New Jersey immigrant advocates slam ICE plan for military base detention center

As organizers continue to struggle against the notorious Delaney Hall, New Jersey Alliance for Immigrant Justice registers opposition to Fort Dix ICE detention site

Photo: New Jersey Alliance for Immigrant Justice

As the Trump administration increasingly searches for new sites to put new immigrant detainees resulting from ramped-up immigration enforcement arrests and ICE raids, DHS is planning to use two military bases as ICE detention facilities. These are Camp Atterbury in Indiana and Joint Base McGuire-Dix-Lakehurst in New Jersey, colloquially referred to as “Fort Dix”. This announcement comes after Trump’s “One Big Beautiful Bill Act”, signed into law on July 4, provided USD 45 billion in funding to expand ICE detention.

Immigrant rights activists in New Jersey, who have led a highly publicized struggle against Delaney Hall, the first new ICE detention center opened under the Trump administration, have slammed the plan to convert Fort Dix into a migrant detention facility. 

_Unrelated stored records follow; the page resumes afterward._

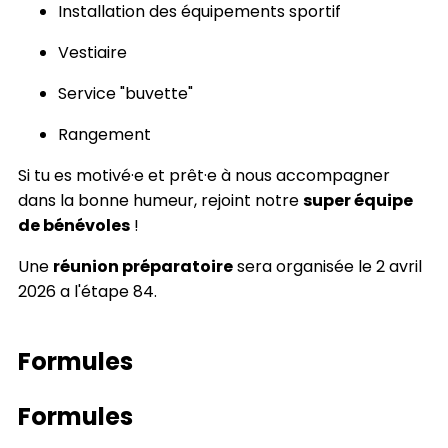
Installation des équipements sportif
Vestiaire
Service "buvette"
Rangement
Si tu es motivé·e et prêt·e à nous accompagner
dans la bonne humeur, rejoint notre
super équipe
de bénévoles
!
Une
réunion préparatoire
sera organisée le 2 avril
2026 a l'étape 84.
Formules
Formules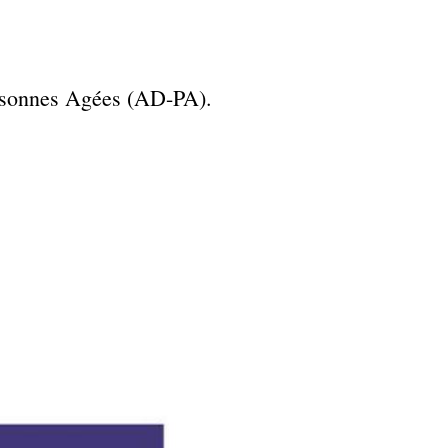
ersonnes Agées (AD-PA).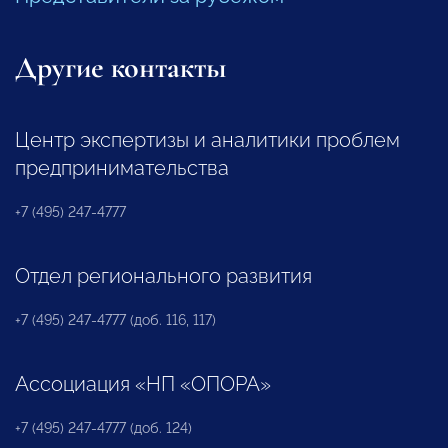
Другие контакты
Центр экспертизы и аналитики проблем
предпринимательства
+7 (495) 247-4777
Отдел регионального развития
+7 (495) 247-4777 (доб. 116, 117)
Ассоциация «НП «ОПОРА»
+7 (495) 247-4777 (доб. 124)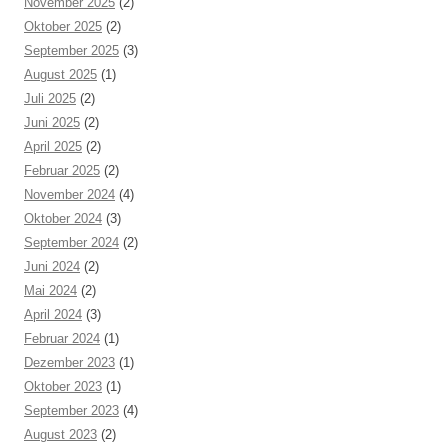
November 2025
(2)
Oktober 2025
(2)
September 2025
(3)
August 2025
(1)
Juli 2025
(2)
Juni 2025
(2)
April 2025
(2)
Februar 2025
(2)
November 2024
(4)
Oktober 2024
(3)
September 2024
(2)
Juni 2024
(2)
Mai 2024
(2)
April 2024
(3)
Februar 2024
(1)
Dezember 2023
(1)
Oktober 2023
(1)
September 2023
(4)
August 2023
(2)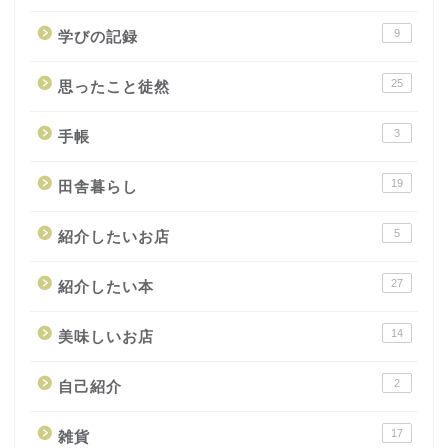
9
学びの記録
25
思ったこと徒然
3
手帳
19
田舎暮らし
5
紹介したいお店
27
紹介したい本
14
美味しいお店
2
自己紹介
17
雑貨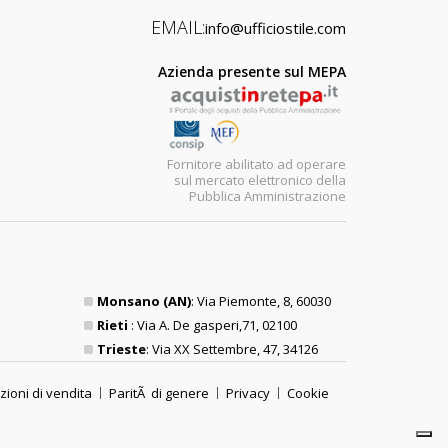
EMAIL:
info@ufficiostile.com
Azienda presente sul MEPA
Fornitore abilitato ad operare
sul mercato elettronico della
Pubblica Amministrazione
Monsano (AN)
: Via Piemonte, 8, 60030
Rieti
: Via A. De gasperi,71, 02100
Trieste
: Via XX Settembre, 47, 34126
zioni di vendita
ParitÃ di genere
Privacy
Cookie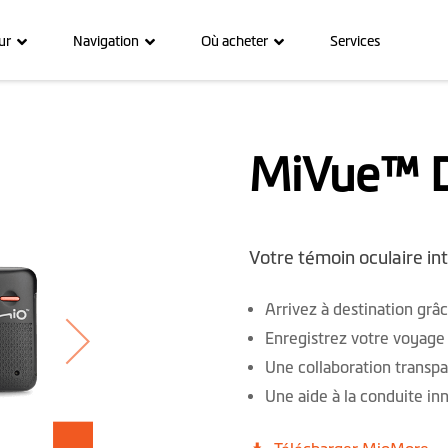
ur
Navigation
Où acheter
Services
MiVue™ D
Votre témoin oculaire i
Arrivez à destination grâc
Enregistrez votre voyag
Une collaboration transp
Une aide à la conduite in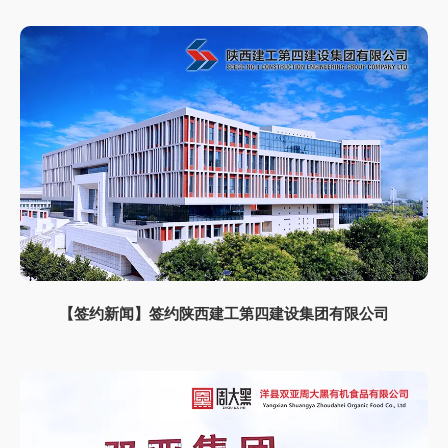
【签约新闻】签约陕西建工第四建设集团有限公司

“This is a dangerous escalation of the federal government’s detention machine and a direct attack on New Jersey’s efforts to protect immigrant communities,” said Amy Torres, Executive Director of the New Jersey Alliance for Immigrant Justice. Congressman Herb Conaway, who served as a medical officer at Fort Dix, called the planned detention center a “northeastern gulag,” comparing it to Florida’s newly-minted detention facility “Alligator Alcatraz”.

Allegations of abuses have plagued Delaney Hall, which recently saw a spontaneous uprising by detainees following several days of inadequate food. But immigrant rights organizers claim Fort Dix poses an entirely new challenge for detainees and advocates. “Unlike New Jersey’s two private detention centers, Fort Dix will operate entirely under federal control, shielding it from accountability and making it nearly impossible for advocates, attorneys, and families to monitor conditions or support detained individuals,” according to Amy Torres.